| Exercise aim |
Wherever a picture appears, skip it and retype the rest of the data exactly.

Transcribed page contents:
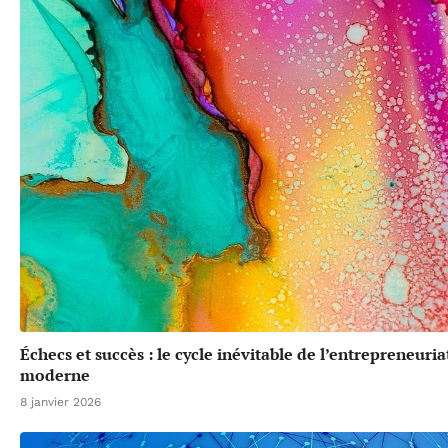
Échecs et succès : le cycle inévitable de l’entrepreneuria
moderne
8 janvier 2026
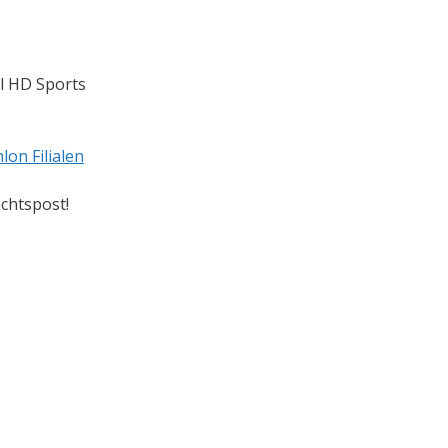
l HD Sports
lon Filialen
chtspost!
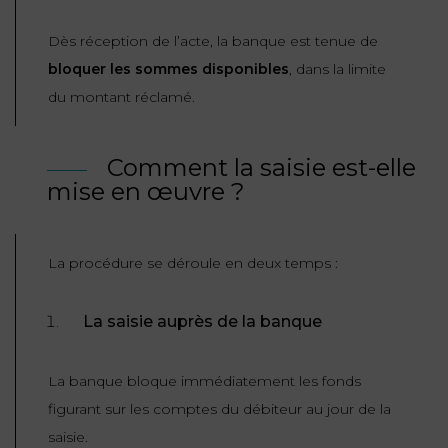
FONCTION
Dès réception de l’acte, la banque est tenue de
PUBLIQUE
bloquer les sommes disponibles
, dans la limite
du montant réclamé.
PRÉJUDICE
CORPOREL
Comment la saisie est-elle
DROIT
mise en œuvre ?
DES
ÉTRANGERS
ET
La procédure se déroule en deux temps :
DE
L’IMMIGRATION
La saisie auprès de la banque
DROIT
DE
La banque bloque immédiatement les fonds
L’URBANISME
figurant sur les comptes du débiteur au jour de la
saisie.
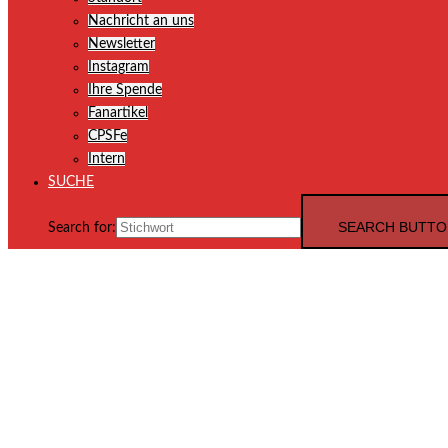
Nachricht an uns
Newsletter
Instagram
Ihre Spende
Fanartikel
CPSFe
Intern
SUCHE
SEARCH BUTTO
Search for:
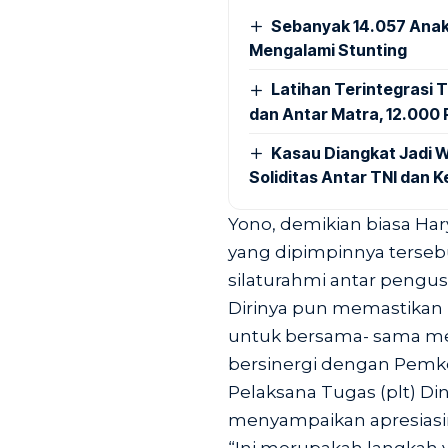
Sebanyak 14.057 Anak
Mengalami Stunting
Latihan Terintegrasi T
dan Antar Matra, 12.000 P
Kasau Diangkat Jadi W
Soliditas Antar TNI dan 
Yono, demikian biasa Har
yang dipimpinnya terse
silaturahmi antar pengus
Dirinya pun memastikan
untuk bersama- sama me
bersinergi dengan Pemk
Pelaksana Tugas (plt) Di
menyampaikan apresiasin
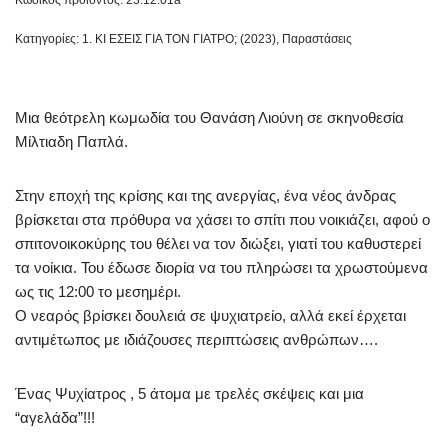
Κατηγορίες:
1. ΚΙ ΕΣΕΙΣ ΓΙΑ ΤΟΝ ΓΙΑΤΡΟ; (2023)
,
Παραστάσεις
Μια θεότρελη κωμωδία του Θανάση Λιούνη σε σκηνοθεσία
Μίλτιαδη Παπλά.
Στην εποχή της κρίσης και της ανεργίας, ένα νέος άνδρας
βρίσκεται στα πρόθυρα να χάσει το σπίτι που νοικιάζει, αφού ο
σπιτονοικοκύρης του θέλει να τον διώξει, γιατί του καθυστερεί
τα νοίκια. Του έδωσε διορία να του πληρώσει τα χρωστούμενα
ως τις 12:00 το μεσημέρι.
Ο νεαρός βρίσκει δουλειά σε ψυχιατρείο, αλλά εκεί έρχεται
αντιμέτωπος με ιδιάζουσες περιπτώσεις ανθρώπων….
Ένας Ψυχίατρος , 5 άτομα με τρελές σκέψεις και μια
“αγελάδα”!!!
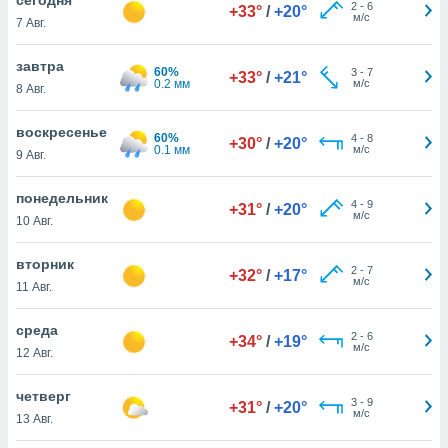
 и
2
-
6
+33°
/
+20°
м/с
7 Авг.
ть действия
я на веб-
же
завтра
60%
3
-
7
+33°
/
+21°
пределенный
0.2 мм
м/с
8 Авг.
обы
вам рекламу
воскресенье
60%
4
-
8
зированный
+30°
/
+20°
0.1 мм
м/с
9 Авг.
го основе.
айти
ьную
понедельник
4
-
9
+31°
/
+20°
 в нашей
м/с
10 Авг.
йлов cookie
ремя
вторник
2
-
7
гласие,
+32°
/
+17°
м/с
11 Авг.
опку
спользования
среда
 cookie
2
-
6
+34°
/
+19°
м/с
нную в
12 Авг.
и нашего
четверг
3
-
9
+31°
/
+20°
м/с
13 Авг.
ОГО ВЫ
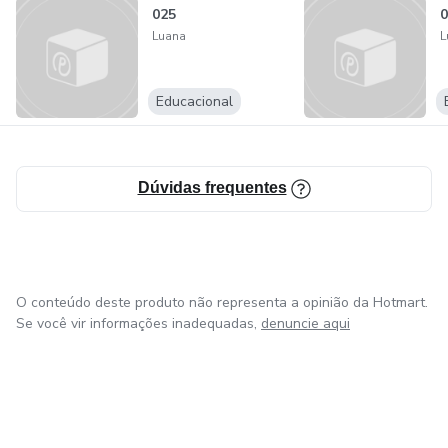
025
0
Luana
L
Educacional
Dúvidas frequentes
O conteúdo deste produto não representa a opinião da Hotmart.
Se você vir informações inadequadas,
denuncie aqui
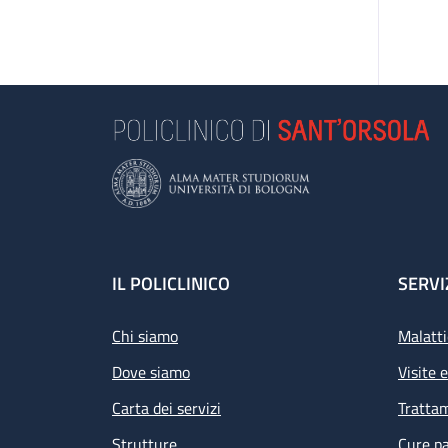
Footer
IL POLICLINICO
SERVI
Chi siamo
Malatti
Dove siamo
Visite 
Carta dei servizi
Tratta
Strutture
Cure pa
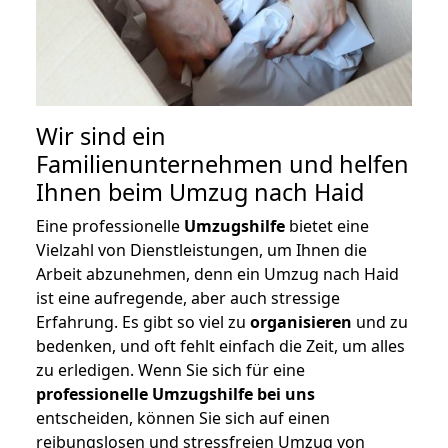
Wir sind ein
Familienunternehmen und helfen
Ihnen beim Umzug nach Haid
Eine professionelle
Umzugshilfe
bietet eine
Vielzahl von Dienstleistungen, um Ihnen die
Arbeit abzunehmen, denn ein Umzug nach Haid
ist eine aufregende, aber auch stressige
Erfahrung. Es gibt so viel zu
organisieren
und zu
bedenken, und oft fehlt einfach die Zeit, um alles
zu erledigen. Wenn Sie sich für eine
professionelle Umzugshilfe bei uns
entscheiden, können Sie sich auf einen
reibungslosen und stressfreien Umzug von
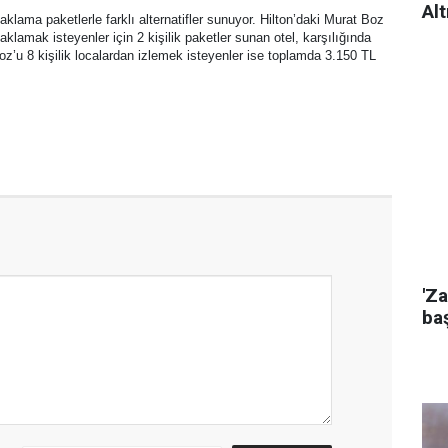
Alt
klama paketlerle farklı alternatifler sunuyor. Hilton’daki Murat Boz
klamak isteyenler için 2 kişilik paketler sunan otel, karşılığında
oz’u 8 kişilik localardan izlemek isteyenler ise toplamda 3.150 TL
'Za
baş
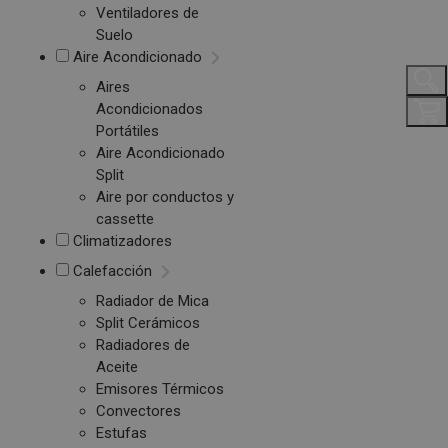
Ventiladores de
Suelo
Aire Acondicionado
Aires
Acondicionados
Portátiles
Aire Acondicionado
Split
Aire por conductos y
cassette
Climatizadores
Calefacción
Radiador de Mica
Split Cerámicos
Radiadores de
Aceite
Emisores Térmicos
Convectores
Estufas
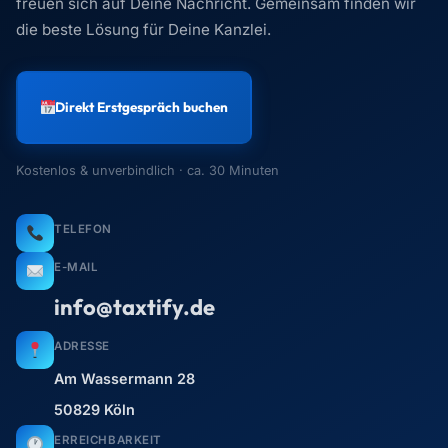
freuen sich auf Deine Nachricht. Gemeinsam finden wir
die beste Lösung für Deine Kanzlei.
Direkt Erstgespräch buchen
Kostenlos & unverbindlich · ca. 30 Minuten
TELEFON
E-MAIL
info@taxtify.de
ADRESSE
Am Wassermann 28
50829 Köln
ERREICHBARKEIT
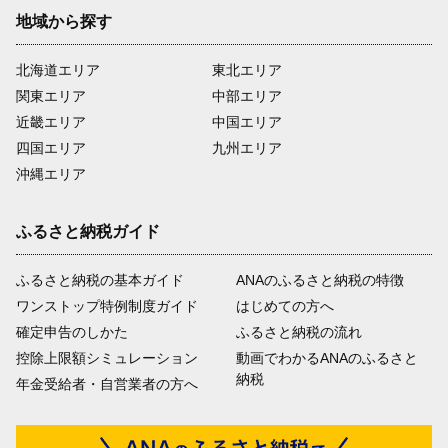
地域から探す
北海道エリア
東北エリア
関東エリア
中部エリア
近畿エリア
中国エリア
四国エリア
九州エリア
沖縄エリア
ふるさと納税ガイド
ふるさと納税の基本ガイド
ANAのふるさと納税の特徴
ワンストップ特例制度ガイド
はじめての方へ
確定申告のしかた
ふるさと納税の流れ
控除上限額シミュレーション
動画でわかるANAのふるさと
納税
年金受給者・自営業者の方へ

| Answer to this problem |
Échecs et succès : le cycle inévitable de l’entrepreneuria
moderne
8 janvier 2026
l HD Sports
lon Filialen
chtspost!
FONCTION
Dès réception de l’acte, la banque est tenue de
PUBLIQUE
bloquer les sommes disponibles
, dans la limite
du montant réclamé.
PRÉJUDICE
CORPOREL
Comment la saisie est-elle
DROIT
mise en œuvre ?
DES
ÉTRANGERS
ET
La procédure se déroule en deux temps :
DE
L’IMMIGRATION
La saisie auprès de la banque
DROIT
DE
La banque bloque immédiatement les fonds
L’URBANISME
figurant sur les comptes du débiteur au jour de la
saisie.
Nachricht an uns
Newsletter
Instagram
Ihre Spende
Fanartikel
CPSFe
Intern
SUCHE
SEARCH BUTTO
Search for:
Sebanyak 14.057 Anak
Mengalami Stunting
Latihan Terintegrasi T
dan Antar Matra, 12.000 P
Kasau Diangkat Jadi W
Soliditas Antar TNI dan 
Yono, demikian biasa Har
yang dipimpinnya terse
silaturahmi antar pengus
Dirinya pun memastikan
untuk bersama- sama me
bersinergi dengan Pemk
Pelaksana Tugas (plt) Di
menyampaikan apresiasin
Κατηγορίες:
1. ΚΙ ΕΣΕΙΣ ΓΙΑ ΤΟΝ ΓΙΑΤΡΟ; (2023)
,
Παραστάσεις
Μια θεότρελη κωμωδία του Θανάση Λιούνη σε σκηνοθεσία
Μίλτιαδη Παπλά.
Στην εποχή της κρίσης και της ανεργίας, ένα νέος άνδρας
βρίσκεται στα πρόθυρα να χάσει το σπίτι που νοικιάζει, αφού ο
σπιτονοικοκύρης του θέλει να τον διώξει, γιατί του καθυστερεί
τα νοίκια. Του έδωσε διορία να του πληρώσει τα χρωστούμενα
ως τις 12:00 το μεσημέρι.
Ο νεαρός βρίσκει δουλειά σε ψυχιατρείο, αλλά εκεί έρχεται
αντιμέτωπος με ιδιάζουσες περιπτώσεις ανθρώπων….
Ένας Ψυχίατρος , 5 άτομα με τρελές σκέψεις και μια
“αγελάδα”!!!
 и
2
-
6
+33°
/
+20°
м/с
7 Авг.
ть действия
я на веб-
же
завтра
60%
3
-
7
+33°
/
+21°
пределенный
0.2 мм
м/с
8 Авг.
обы
вам рекламу
воскресенье
60%
4
-
8
зированный
+30°
/
+20°
0.1 мм
м/с
9 Авг.
го основе.
айти
ьную
понедельник
4
-
9
+31°
/
+20°
 в нашей
м/с
10 Авг.
йлов cookie
ремя
вторник
2
-
7
гласие,
+32°
/
+17°
м/с
11 Авг.
опку
спользования
среда
 cookie
2
-
6
+34°
/
+19°
м/с
нную в
12 Авг.
и нашего
четверг
3
-
9
+31°
/
+20°
м/с
13 Авг.
ОГО ВЫ
025
0
Luana
L
Educacional
Dúvidas frequentes
O conteúdo deste produto não representa a opinião da Hotmart.
Se você vir informações inadequadas,
denuncie aqui
Footer
IL POLICLINICO
SERVI
Chi siamo
Malatti
Dove siamo
Visite 
Carta dei servizi
Tratta
Strutture
Cure pa
Wir sind ein
Familienunternehmen und helfen
Ihnen beim Umzug nach Haid
Eine professionelle
Umzugshilfe
bietet eine
Vielzahl von Dienstleistungen, um Ihnen die
Arbeit abzunehmen, denn ein Umzug nach Haid
ist eine aufregende, aber auch stressige
Erfahrung. Es gibt so viel zu
organisieren
und zu
bedenken, und oft fehlt einfach die Zeit, um alles
zu erledigen. Wenn Sie sich für eine
professionelle Umzugshilfe bei uns
entscheiden, können Sie sich auf einen
reibungslosen und stressfreien Umzug von
Alt
klama paketlerle farklı alternatifler sunuyor. Hilton’daki Murat Boz
klamak isteyenler için 2 kişilik paketler sunan otel, karşılığında
oz’u 8 kişilik localardan izlemek isteyenler ise toplamda 3.150 TL
'Za
baş
Ventiladores de
Suelo
Aire Acondicionado
Aires
Acondicionados
Portátiles
Aire Acondicionado
Split
Aire por conductos y
cassette
Climatizadores
Calefacción
Radiador de Mica
Split Cerámicos
Radiadores de
Aceite
Emisores Térmicos
Convectores
Estufas
freuen sich auf Deine Nachricht. Gemeinsam finden wir
die beste Lösung für Deine Kanzlei.
Direkt Erstgespräch buchen
Kostenlos & unverbindlich · ca. 30 Minuten
TELEFON
E-MAIL
info@taxtify.de
ADRESSE
Am Wassermann 28
50829 Köln
ERREICHBARKEIT
地域から探す
北海道エリア
東北エリア
関東エリア
中部エリア
近畿エリア
中国エリア
四国エリア
九州エリア
沖縄エリア
ふるさと納税ガイド
ふるさと納税の基本ガイド
ANAのふるさと納税の特徴
ワンストップ特例制度ガイド
はじめての方へ
確定申告のしかた
ふるさと納税の流れ
控除上限額シミュレーション
動画でわかるANAのふるさと
納税
年金受給者・自営業者の方へ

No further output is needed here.